The Centers for Medicare & Medicaid Services continues to make it possible to bill for positron emission tomography (PET) scans for a wider variety of circumstances.
You can now bill for PET scans for noninvasive imaging of the perfusion of the heart to diagnose and manage patients with "known or suspected coronary artery disease," using radiopharmaceutical ammonia N-13.
The PET scan must be in place of, not in addition to, a single photon emission computed tomography (SPECT) scan, or following a SPECT scan that was inconclusive. In either case, the PET scan must be considered necessary to decide what medical or surgical intervention is needed to treat the patient.
Medicare now will cover PET scans for thyroid cancer. The scan must be for restaging of "recurrent or residual thyroid cancers of follicular cell origin" that have been previously treated with thyroidectomy and radioiodine ablation. These cancers must have a serum thyroglobulin of greater than 10 ng/ml, and a negative I-131 whole-body scan must have been performed.
But Medicare won't cover PET scans for soft-tissue sarcoma, after a thorough review of the scientific literature and a technology assessment.

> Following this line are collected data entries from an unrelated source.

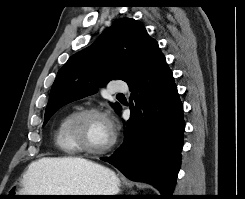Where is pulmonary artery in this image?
<instances>
[{
  "label": "pulmonary artery",
  "mask_w": 245,
  "mask_h": 199,
  "mask_svg": "<svg viewBox=\"0 0 245 199\" xmlns=\"http://www.w3.org/2000/svg\"><path fill=\"white\" fill-rule=\"evenodd\" d=\"M110 93H122L128 91V86L125 82L116 81L109 87Z\"/></svg>",
  "instance_id": "pulmonary-artery-1"
}]
</instances>
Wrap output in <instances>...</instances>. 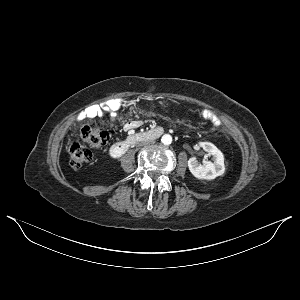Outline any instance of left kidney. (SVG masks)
I'll use <instances>...</instances> for the list:
<instances>
[{"instance_id": "1", "label": "left kidney", "mask_w": 300, "mask_h": 300, "mask_svg": "<svg viewBox=\"0 0 300 300\" xmlns=\"http://www.w3.org/2000/svg\"><path fill=\"white\" fill-rule=\"evenodd\" d=\"M198 145L212 155L213 162L203 161L202 164H199L196 157H191L188 160V168L192 175L205 180H213L223 175L225 172L223 153L210 142H200Z\"/></svg>"}]
</instances>
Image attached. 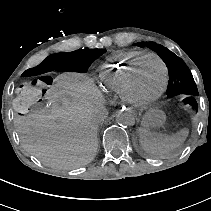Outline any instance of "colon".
Segmentation results:
<instances>
[{"mask_svg":"<svg viewBox=\"0 0 211 211\" xmlns=\"http://www.w3.org/2000/svg\"><path fill=\"white\" fill-rule=\"evenodd\" d=\"M52 84L53 79L43 75L19 85L13 102L14 111L18 115L25 116L35 104L42 101Z\"/></svg>","mask_w":211,"mask_h":211,"instance_id":"obj_1","label":"colon"}]
</instances>
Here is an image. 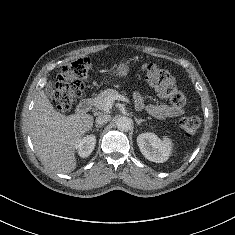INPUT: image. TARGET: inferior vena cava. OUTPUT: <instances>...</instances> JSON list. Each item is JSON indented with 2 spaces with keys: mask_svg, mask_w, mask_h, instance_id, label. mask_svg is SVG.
<instances>
[{
  "mask_svg": "<svg viewBox=\"0 0 235 235\" xmlns=\"http://www.w3.org/2000/svg\"><path fill=\"white\" fill-rule=\"evenodd\" d=\"M110 118H111V116L107 115V114L99 115L96 118V123H97V125H104L105 123L110 121Z\"/></svg>",
  "mask_w": 235,
  "mask_h": 235,
  "instance_id": "inferior-vena-cava-1",
  "label": "inferior vena cava"
}]
</instances>
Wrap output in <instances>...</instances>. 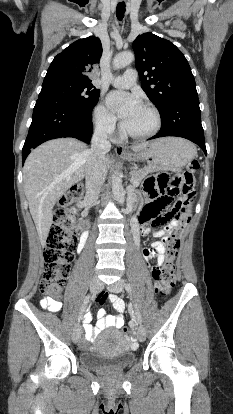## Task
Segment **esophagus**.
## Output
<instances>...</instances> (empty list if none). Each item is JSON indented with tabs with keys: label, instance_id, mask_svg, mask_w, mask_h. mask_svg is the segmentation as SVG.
Returning <instances> with one entry per match:
<instances>
[{
	"label": "esophagus",
	"instance_id": "1",
	"mask_svg": "<svg viewBox=\"0 0 233 414\" xmlns=\"http://www.w3.org/2000/svg\"><path fill=\"white\" fill-rule=\"evenodd\" d=\"M115 153H116L117 155H124V154H126V153H127V150H126V148H125L123 145H118V146L115 148Z\"/></svg>",
	"mask_w": 233,
	"mask_h": 414
}]
</instances>
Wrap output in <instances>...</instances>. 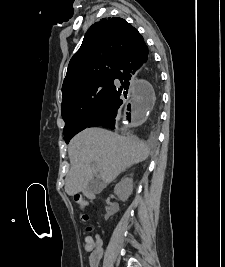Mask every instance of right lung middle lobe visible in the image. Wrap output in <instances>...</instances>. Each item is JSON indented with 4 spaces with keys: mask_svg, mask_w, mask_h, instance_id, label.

It also won't cover PET scans for dementia and neurogenerative diseases.
Separately, CMS will decide about coverage for arthroscopic surgery for osteoarthritis of the knee by July 1, after taking a little extra time to consider a report submitted by the American Academy of Orthopedic Surgeons.

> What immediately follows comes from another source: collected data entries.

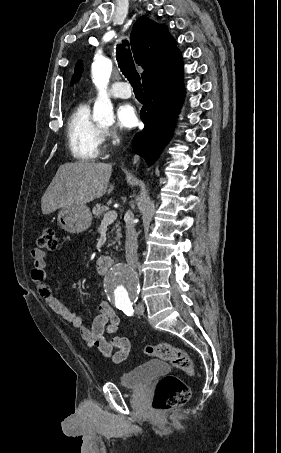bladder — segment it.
Returning <instances> with one entry per match:
<instances>
[{
    "instance_id": "bladder-1",
    "label": "bladder",
    "mask_w": 281,
    "mask_h": 453,
    "mask_svg": "<svg viewBox=\"0 0 281 453\" xmlns=\"http://www.w3.org/2000/svg\"><path fill=\"white\" fill-rule=\"evenodd\" d=\"M169 371V366L163 361H150L128 372L119 378L121 386L126 388H140L148 384L155 377Z\"/></svg>"
}]
</instances>
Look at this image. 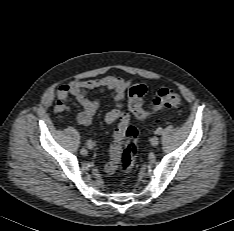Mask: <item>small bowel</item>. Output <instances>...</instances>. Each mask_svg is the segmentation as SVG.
<instances>
[{
	"instance_id": "1",
	"label": "small bowel",
	"mask_w": 234,
	"mask_h": 231,
	"mask_svg": "<svg viewBox=\"0 0 234 231\" xmlns=\"http://www.w3.org/2000/svg\"><path fill=\"white\" fill-rule=\"evenodd\" d=\"M130 81L121 77L108 75L100 79L74 80L61 85L57 90L58 101L54 107L55 113L70 111L68 105L69 96H73L82 106L83 110L77 114V121L80 125L88 126L98 110L99 102L88 97V93L93 90L110 91L114 103V108L108 111L104 117L105 122L111 124L118 119L121 123H128V115L122 110L126 92L130 87ZM116 170V165L110 160L104 167L107 174H112Z\"/></svg>"
}]
</instances>
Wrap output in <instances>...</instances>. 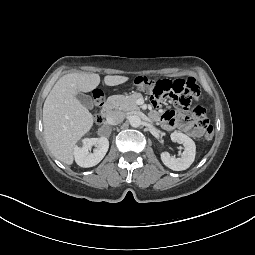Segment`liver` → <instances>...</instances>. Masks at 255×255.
Returning a JSON list of instances; mask_svg holds the SVG:
<instances>
[{
  "mask_svg": "<svg viewBox=\"0 0 255 255\" xmlns=\"http://www.w3.org/2000/svg\"><path fill=\"white\" fill-rule=\"evenodd\" d=\"M126 76H105L108 86L126 82ZM100 84L95 73H68L62 76L47 96L43 106L44 137L52 155L71 165L75 144L91 129L94 118L76 95L90 92Z\"/></svg>",
  "mask_w": 255,
  "mask_h": 255,
  "instance_id": "1",
  "label": "liver"
}]
</instances>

CMS received a technology assessment on June 18 from the Agency for Healthcare Research and Quality on the use of acupuncture for fibromyalgia, a widespread musculoskeletal pain and fatigue disorder whose cause remains unknown.
The AHRQ assessment said there's only one study on acupuncture that reviewers considered high enough quality to use. The study of 70 patients using electropuncture found "statistically significant benefits for acupuncture using several outcome measures such as pain relief." But the study only followed patients for three weeks, which isn't long enough to draw conclusions about long-term benefits.
So the AHRQ says there's not enough evidence to make conclusions about acupuncture yet. Two randomized clinical trials with 13-week follow-ups are under way and should provide more useful data.